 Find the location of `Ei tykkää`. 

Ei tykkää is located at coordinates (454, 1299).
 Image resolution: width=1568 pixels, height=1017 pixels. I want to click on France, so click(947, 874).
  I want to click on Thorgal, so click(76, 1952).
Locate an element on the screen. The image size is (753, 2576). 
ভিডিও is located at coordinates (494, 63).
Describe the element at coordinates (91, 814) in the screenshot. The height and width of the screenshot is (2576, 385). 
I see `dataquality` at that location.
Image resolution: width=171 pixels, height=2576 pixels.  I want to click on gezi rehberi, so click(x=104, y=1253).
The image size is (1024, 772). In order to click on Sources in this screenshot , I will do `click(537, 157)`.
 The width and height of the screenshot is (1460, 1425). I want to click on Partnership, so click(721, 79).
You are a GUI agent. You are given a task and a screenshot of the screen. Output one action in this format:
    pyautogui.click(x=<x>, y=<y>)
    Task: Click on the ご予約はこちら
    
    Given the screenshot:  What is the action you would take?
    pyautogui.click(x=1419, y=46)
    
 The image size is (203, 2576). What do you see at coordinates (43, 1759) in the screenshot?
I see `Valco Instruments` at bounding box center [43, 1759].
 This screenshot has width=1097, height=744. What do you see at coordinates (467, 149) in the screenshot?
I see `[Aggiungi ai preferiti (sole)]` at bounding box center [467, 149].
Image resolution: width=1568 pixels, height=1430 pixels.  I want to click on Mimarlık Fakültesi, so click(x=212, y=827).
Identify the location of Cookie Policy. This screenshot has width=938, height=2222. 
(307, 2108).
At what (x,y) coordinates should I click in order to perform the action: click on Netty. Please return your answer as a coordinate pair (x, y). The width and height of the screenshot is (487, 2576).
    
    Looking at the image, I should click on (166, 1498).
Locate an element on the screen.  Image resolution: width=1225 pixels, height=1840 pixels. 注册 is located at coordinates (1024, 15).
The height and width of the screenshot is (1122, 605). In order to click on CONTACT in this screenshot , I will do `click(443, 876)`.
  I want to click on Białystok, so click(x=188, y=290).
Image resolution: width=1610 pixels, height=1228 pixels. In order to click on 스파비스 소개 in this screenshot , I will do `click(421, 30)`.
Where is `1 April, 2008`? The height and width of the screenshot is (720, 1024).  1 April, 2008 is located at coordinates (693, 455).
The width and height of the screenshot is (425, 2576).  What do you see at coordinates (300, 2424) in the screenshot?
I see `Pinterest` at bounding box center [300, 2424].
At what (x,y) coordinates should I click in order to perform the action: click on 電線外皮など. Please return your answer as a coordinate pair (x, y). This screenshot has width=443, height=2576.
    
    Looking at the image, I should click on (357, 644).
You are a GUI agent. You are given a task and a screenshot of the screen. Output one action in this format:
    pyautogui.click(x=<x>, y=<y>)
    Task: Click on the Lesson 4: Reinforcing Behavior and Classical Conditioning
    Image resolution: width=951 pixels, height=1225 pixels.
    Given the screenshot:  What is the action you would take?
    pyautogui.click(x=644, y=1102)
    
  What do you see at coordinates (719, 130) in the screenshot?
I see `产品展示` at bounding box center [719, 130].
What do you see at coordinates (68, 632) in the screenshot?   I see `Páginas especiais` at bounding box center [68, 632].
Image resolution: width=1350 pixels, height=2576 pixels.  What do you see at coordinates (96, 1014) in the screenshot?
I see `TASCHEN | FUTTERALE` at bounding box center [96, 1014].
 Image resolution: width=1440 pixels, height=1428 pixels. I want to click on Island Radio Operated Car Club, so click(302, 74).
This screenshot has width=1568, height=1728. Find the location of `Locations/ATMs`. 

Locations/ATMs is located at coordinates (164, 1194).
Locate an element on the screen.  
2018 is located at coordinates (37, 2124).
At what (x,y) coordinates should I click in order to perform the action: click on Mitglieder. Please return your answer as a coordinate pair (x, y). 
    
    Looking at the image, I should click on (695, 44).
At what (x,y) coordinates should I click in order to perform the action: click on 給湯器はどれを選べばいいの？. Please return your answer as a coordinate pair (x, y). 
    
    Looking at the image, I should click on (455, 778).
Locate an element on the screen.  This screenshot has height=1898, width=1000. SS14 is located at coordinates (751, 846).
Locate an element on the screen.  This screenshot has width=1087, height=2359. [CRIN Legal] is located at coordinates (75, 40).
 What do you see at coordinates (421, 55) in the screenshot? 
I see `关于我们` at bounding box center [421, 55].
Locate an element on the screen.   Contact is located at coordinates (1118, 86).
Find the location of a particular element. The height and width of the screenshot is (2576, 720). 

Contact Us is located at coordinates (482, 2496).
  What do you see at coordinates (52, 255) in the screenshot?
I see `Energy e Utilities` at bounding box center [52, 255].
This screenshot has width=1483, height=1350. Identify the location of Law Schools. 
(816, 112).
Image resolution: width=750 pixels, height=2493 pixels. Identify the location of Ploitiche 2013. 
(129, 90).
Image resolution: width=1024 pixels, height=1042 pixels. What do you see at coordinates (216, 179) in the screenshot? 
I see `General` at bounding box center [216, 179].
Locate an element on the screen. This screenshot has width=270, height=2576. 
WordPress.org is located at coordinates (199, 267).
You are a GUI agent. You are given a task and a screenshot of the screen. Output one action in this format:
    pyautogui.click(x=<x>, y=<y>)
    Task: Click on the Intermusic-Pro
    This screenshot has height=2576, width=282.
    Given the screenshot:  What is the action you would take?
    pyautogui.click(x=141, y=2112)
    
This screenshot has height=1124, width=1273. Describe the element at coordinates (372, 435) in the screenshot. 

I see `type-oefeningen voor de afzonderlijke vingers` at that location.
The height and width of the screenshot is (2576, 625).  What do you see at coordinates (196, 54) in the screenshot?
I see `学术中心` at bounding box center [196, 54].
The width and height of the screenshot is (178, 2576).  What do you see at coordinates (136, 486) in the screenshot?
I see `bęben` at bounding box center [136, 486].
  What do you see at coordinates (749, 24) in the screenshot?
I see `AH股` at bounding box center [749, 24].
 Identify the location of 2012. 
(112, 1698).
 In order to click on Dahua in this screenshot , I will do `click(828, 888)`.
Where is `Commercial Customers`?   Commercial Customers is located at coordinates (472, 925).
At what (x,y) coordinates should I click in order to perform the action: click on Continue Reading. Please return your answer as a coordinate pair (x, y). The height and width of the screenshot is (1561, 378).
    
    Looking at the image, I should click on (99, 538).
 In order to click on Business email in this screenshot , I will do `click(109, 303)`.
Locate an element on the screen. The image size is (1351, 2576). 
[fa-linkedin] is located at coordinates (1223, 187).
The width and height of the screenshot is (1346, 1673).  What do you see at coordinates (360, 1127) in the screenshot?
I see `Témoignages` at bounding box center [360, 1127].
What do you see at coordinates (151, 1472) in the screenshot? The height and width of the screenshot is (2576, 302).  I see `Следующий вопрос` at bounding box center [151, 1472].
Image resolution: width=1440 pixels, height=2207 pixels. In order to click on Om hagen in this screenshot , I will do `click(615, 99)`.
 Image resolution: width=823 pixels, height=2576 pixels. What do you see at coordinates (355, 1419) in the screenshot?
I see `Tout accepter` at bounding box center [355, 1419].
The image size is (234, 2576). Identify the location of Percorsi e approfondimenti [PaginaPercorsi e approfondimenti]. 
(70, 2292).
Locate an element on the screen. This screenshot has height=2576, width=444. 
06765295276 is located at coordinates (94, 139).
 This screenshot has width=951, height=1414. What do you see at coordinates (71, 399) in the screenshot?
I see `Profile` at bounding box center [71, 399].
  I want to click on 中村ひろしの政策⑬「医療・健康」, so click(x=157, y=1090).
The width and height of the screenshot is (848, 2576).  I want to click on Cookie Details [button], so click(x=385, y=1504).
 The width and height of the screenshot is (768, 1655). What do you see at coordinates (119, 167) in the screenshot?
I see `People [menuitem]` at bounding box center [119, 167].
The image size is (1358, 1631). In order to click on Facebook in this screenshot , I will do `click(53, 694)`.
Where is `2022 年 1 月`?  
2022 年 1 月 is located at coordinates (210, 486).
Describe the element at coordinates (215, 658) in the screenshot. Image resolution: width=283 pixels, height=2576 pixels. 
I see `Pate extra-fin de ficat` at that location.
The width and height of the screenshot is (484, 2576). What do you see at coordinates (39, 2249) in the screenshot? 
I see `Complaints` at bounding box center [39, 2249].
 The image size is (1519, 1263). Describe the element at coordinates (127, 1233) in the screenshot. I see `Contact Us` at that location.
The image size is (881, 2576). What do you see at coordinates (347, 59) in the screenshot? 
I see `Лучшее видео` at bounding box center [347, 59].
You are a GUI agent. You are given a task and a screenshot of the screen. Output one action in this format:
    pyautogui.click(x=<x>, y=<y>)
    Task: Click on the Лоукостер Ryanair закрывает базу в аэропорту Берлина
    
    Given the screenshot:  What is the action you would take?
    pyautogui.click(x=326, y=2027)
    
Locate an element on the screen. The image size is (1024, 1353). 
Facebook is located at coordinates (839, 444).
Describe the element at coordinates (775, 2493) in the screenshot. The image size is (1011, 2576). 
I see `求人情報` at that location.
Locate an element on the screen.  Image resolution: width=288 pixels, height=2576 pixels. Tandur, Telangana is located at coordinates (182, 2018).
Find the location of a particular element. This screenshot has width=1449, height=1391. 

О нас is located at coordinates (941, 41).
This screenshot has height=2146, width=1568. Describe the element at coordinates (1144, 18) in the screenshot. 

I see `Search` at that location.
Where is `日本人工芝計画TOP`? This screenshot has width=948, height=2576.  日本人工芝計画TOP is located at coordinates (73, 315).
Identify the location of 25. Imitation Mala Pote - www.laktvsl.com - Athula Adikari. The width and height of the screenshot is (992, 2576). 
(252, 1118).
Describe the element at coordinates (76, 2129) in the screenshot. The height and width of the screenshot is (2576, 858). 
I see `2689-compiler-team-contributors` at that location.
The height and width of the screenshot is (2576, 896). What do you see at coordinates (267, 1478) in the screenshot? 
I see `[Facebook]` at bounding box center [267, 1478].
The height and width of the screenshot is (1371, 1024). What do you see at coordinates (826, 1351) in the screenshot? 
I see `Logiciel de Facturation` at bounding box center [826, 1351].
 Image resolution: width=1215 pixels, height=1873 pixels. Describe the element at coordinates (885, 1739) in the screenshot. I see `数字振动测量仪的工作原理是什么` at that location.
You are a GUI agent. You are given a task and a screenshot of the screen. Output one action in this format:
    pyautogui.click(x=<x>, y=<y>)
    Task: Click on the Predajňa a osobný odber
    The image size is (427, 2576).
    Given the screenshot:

--

Only the lines from the beginning of the entries through the line bearing "Task: Click on the ご予約はこちら" should be returned, each exactly as written.

 Find the location of `Ei tykkää`. 

Ei tykkää is located at coordinates (454, 1299).
 Image resolution: width=1568 pixels, height=1017 pixels. I want to click on France, so click(947, 874).
  I want to click on Thorgal, so click(76, 1952).
Locate an element on the screen. The image size is (753, 2576). 
ভিডিও is located at coordinates (494, 63).
Describe the element at coordinates (91, 814) in the screenshot. The height and width of the screenshot is (2576, 385). 
I see `dataquality` at that location.
Image resolution: width=171 pixels, height=2576 pixels.  I want to click on gezi rehberi, so click(x=104, y=1253).
The image size is (1024, 772). In order to click on Sources in this screenshot , I will do `click(537, 157)`.
 The width and height of the screenshot is (1460, 1425). I want to click on Partnership, so click(721, 79).
You are a GUI agent. You are given a task and a screenshot of the screen. Output one action in this format:
    pyautogui.click(x=<x>, y=<y>)
    Task: Click on the ご予約はこちら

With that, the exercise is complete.